Looks like TGD doesn’t have much work to do, just like his employees. He’s spending way too much time on LinkedIn posting useless content. If he really wants to spread the word, he needs to improve his presentation skills and PR skill or hire someone else to do the job. LinkedIn is not the platform for a company that thinks it has a blockbuster drug.

Recent PR; WTF is potential:

We are receiving growing support from stakeholders for the potential to advance a novel treatment for early Alzheimer’s disease with convenient oral dosing with potential clinical meaningful benefit,” said Christopher U Missling, PhD, President and Chief Executive Officer of Anavex.

Excellent Steve Hope all is well with your wife when bandages come off!!!
John k9uwa

Got home around 7pm after picking up 2 prescriptions....Doc called me in waiting room and said that it went very well, we have follow up tomorrow (Sat) in the morning....we arrived at 11 am and my wife was released around 6pm...quite a long day for both of us & certainly pray that when the bandages come off she can see more than the gray blank emptiness! I'm up past my bedtime which is around 7:30 and exhausted, happy too! I see $AVXL had a pop and drop, but the higher slant down has been broken...needs conviction buying....yeah, same story needs VOL

Nope, decision will come by year end or later, even Misleading believe that. For once he told the truth.

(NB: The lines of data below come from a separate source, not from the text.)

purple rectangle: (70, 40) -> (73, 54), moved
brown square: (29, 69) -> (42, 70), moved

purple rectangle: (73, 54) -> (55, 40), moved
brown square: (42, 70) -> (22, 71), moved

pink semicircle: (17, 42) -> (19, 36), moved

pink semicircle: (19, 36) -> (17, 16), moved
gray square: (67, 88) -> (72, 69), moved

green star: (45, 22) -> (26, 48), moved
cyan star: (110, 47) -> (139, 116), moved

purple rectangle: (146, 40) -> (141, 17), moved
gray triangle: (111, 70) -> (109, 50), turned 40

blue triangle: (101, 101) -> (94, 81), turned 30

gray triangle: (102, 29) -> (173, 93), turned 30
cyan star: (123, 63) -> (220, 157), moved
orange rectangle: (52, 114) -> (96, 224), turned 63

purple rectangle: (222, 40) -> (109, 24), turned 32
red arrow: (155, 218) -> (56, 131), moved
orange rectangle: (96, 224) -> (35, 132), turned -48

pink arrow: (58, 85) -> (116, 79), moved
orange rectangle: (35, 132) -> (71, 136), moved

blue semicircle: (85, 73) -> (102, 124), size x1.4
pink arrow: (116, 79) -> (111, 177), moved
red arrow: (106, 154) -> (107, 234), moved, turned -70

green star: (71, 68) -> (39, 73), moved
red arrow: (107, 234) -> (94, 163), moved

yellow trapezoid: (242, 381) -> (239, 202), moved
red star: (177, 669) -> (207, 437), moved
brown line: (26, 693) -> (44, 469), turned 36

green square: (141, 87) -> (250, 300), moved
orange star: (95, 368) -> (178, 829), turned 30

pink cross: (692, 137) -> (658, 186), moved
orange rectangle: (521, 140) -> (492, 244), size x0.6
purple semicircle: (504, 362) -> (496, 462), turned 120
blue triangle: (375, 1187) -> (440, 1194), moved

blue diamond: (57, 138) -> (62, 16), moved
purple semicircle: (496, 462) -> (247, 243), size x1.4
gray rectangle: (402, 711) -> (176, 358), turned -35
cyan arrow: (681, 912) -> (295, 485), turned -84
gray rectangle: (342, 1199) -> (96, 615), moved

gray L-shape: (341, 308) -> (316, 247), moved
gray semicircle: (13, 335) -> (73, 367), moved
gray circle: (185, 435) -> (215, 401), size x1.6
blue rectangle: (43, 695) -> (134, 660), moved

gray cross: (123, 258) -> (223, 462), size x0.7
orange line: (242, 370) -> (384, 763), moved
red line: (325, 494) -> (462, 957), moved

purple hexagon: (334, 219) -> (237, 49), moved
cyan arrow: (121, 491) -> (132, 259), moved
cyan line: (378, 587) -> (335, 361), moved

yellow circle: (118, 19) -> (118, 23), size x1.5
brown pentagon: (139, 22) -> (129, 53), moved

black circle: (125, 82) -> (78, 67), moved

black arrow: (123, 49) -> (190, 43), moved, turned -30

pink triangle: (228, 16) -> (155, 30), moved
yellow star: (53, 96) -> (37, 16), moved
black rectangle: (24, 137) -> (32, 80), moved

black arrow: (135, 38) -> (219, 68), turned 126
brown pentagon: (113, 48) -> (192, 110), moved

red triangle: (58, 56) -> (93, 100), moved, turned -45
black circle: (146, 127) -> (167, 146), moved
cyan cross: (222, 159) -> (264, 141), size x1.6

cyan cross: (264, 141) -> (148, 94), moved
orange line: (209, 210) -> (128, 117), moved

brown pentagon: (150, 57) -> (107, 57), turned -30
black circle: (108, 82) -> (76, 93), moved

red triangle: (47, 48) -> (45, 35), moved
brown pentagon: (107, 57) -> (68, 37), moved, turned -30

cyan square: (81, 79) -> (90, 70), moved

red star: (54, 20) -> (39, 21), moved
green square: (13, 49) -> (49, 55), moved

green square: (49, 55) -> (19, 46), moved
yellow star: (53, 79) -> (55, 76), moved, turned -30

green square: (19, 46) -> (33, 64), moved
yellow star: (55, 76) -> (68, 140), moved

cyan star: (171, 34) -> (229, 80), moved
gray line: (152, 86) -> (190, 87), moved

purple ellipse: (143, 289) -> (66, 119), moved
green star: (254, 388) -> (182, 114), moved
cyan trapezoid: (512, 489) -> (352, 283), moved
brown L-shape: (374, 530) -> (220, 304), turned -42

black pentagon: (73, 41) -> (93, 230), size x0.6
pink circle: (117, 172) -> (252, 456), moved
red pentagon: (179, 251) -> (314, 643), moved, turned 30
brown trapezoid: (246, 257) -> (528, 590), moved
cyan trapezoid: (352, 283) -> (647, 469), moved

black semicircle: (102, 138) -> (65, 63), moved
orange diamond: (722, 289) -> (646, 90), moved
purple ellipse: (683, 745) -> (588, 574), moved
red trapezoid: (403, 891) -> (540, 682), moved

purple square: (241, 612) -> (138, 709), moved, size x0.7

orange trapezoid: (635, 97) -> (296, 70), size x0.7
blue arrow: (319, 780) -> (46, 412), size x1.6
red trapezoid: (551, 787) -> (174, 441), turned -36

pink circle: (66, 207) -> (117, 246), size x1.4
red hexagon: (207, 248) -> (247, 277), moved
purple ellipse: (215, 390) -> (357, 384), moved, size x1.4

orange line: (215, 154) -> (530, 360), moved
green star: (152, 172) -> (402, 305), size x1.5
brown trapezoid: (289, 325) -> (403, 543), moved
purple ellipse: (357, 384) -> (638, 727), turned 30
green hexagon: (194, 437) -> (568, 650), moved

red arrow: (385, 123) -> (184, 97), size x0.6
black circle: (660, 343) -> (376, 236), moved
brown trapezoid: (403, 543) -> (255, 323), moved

Approval of Blarcamesine A2-73 could come at anytime.

Check out LABELING requirements

Now up to 42% with 35.6 million shares held by institutions, per Fintel.

Hey power--how confident are you we get 2-73 approved this year (2025)????? TIA

So 65% of revenues to AVXL. Reasonable if partner is doing production marketing and distribution.

I am thinking 10% each for production, S&M, and distribution with a shared 10% for administrative. These %'s are on the high side after the first two years.

Just throw in a $1 billion upfront cash payment as well.

Could be over 50% tutes by May 15th

2/13/2025 Fintel Institutional Owners 295 total, Institutional Shares (Long) 34,928,873 up 887,505 from yesterdays numbers 41.04%

So ridiculous we have to wait 45 days to know. Should be public filings available ater 5 trading days updated continuously.

It is not the Victorian Era.

It closed GREEN. You may not have noticed.

Time to shut this political thread down. This is the AVXL board. Unless the political actions directly affect AVXL it is off topic.

What do you think the EMA approval timeline would be if we had 2 clock stops and they both ran toward the long side timewise?